エンドカンナビノイドシステム(ECS)とは?体と心の健康に重要な働きを持つ生体システムを解説
てんかんに対する有用性
CBDVは偏頭痛や神経障害性疼痛、てんかんなどに対してCBDよりもさらに優れた効果を発揮すると期待されています。それはTRPチャネルが関係しており、CBDなどは本来ECSの影響が強いと考えられていますが、CBDVはTRPチャネルへの影響が強うことが研究によって報告されています。
そのため偏頭痛や神経障害性疼痛、てんかんなどTRPの機能障害に起因すると考えらている症状に対して優れた効果を発揮することができると言われています。
CBDVはCBDやTHC、CBG、CBC、CBNなどの他のカンナビノイドよりもTRPチャネルに大きな影響を与えますが、THCVよりも作用は弱いということが報告されています。
吐き気
CBDVはTHCVとともにラットの毒素誘発性の吐き気を防いだとされています。
吐き気の反応には、ECS(エンドカンナビノイドシステム)が深くかかわっているとされており、ECSがブロックされることによって、人は吐き気を感じ取ります。

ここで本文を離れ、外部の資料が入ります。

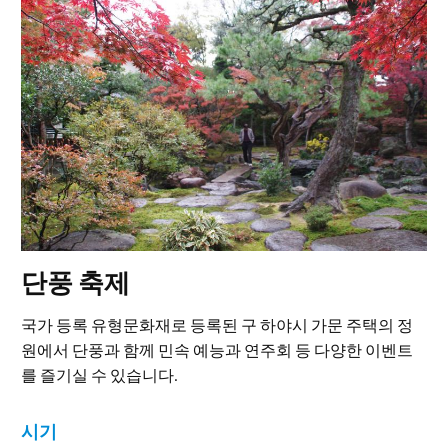
단풍 축제
국가 등록 유형문화재로 등록된 구 하야시 가문 주택의 정
원에서 단풍과 함께 민속 예능과 연주회 등 다양한 이벤트
를 즐기실 수 있습니다.
시기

反面ECSが刺激されることで吐き気の症状は緩和されます。
出典:Evaluation of the potential of the phytocannabinoids, cannabidivarin (CBDV) and Δ(9) -tetrahydrocannabivarin (THCV), to produce CB1 receptor inverse agonism symptoms of nausea in rats
Effects of Rimonabant on Metabolic Risk Factors in Overweight Patients with Dyslipidemia
自閉症スペクトラム障害
CBDVは、自閉症スペクトラム障害に対し付随する健康状態の多くを緩和するのに役立つというエビデンスがあります。

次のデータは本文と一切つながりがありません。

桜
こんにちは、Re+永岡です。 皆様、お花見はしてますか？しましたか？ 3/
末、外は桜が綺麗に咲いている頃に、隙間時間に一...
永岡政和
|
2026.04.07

CBDVは、興奮性神経伝達物質のグルタミン酸と抑制性神経伝達物質のGABAのバランスを変化させることにより、自閉症スペクトラム障害と診断された患者の急性不安を軽減できることを発見しました。
レット症候群
レット症候群は世界でも発症者が少なく、治療が困難と言われている遺伝性疾患です。
マウスを用いた研究によると、実験的なレット症候群モデルにおいて、CBDVがすべての要素にベネフィットをもたらすことが実証されました。
CBDVは社交性の欠如や協調運動障害を改善し、患児のマウスの脳重量を正常化したと報告されています。
デュシェンヌ型筋ジストロフィー
イタリアの国立研究評議会が発表した研究で、デュシェンヌ型筋ジストロフィー治療剤の3つの根本的な原因に対するCBD、CBDV、THCVの効果が発表されました。

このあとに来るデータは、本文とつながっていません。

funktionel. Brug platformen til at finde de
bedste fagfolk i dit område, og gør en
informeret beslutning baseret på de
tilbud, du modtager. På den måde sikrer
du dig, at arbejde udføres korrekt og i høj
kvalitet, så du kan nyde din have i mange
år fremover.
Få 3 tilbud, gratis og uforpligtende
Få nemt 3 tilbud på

この研究ではCBDおよびCBDVは、主にTRPV1活性化(急速な脱感作を受ける効果)を介して[Ca 2+ ] i を増加させることにより、マウスC2C12筋芽細胞の筋管への分化を促進させることによって、筋幹細胞の機能や筋組織内の持続的な炎症を回復し、欠陥のあるオートファジーを減衰できるという結果でした。
これらの結果をもたらすには、CBDやCBDVを一貫して高用量摂取する必要があるとされています。
出典:Effects of non-euphoric plant cannabinoids on muscle quality and performance of dystrophic mdx mice
CBDVとCBDの違い
炭素原子の数
構造的に、CBDとCBDVはほぼ同じ構造だとされています。
唯一の違いは、側鎖の1つに含まれる炭素原子の数であり、CBDはペンチル基を持ち、これはこの鎖の中に5つの炭素があることを意味します。CBDVはプロピル基を持ち、これは炭素数が3つしかないことを意味します。
炭素原子が2つ違うことで、これらの化合物が人体に対する相互作用の方法は大きく変わります。受容体への結合や効果効能、代謝に至るまでのすべてが変化するとされています。
一般的に、CBDは全身の痛みや炎症に対してより強力なカンナビノイドで、発作や強迫性障害の緩和にも効果的であることが証明されています。
それに対してCBDVが優れているのは、TRPチャネルと相互作用する能力です。
このため、CBDVは、神経障害性疼痛、筋ジストロフィー、自閉症スペクトラム障害などの疾患に対してより効果的となる可能性があるとされています。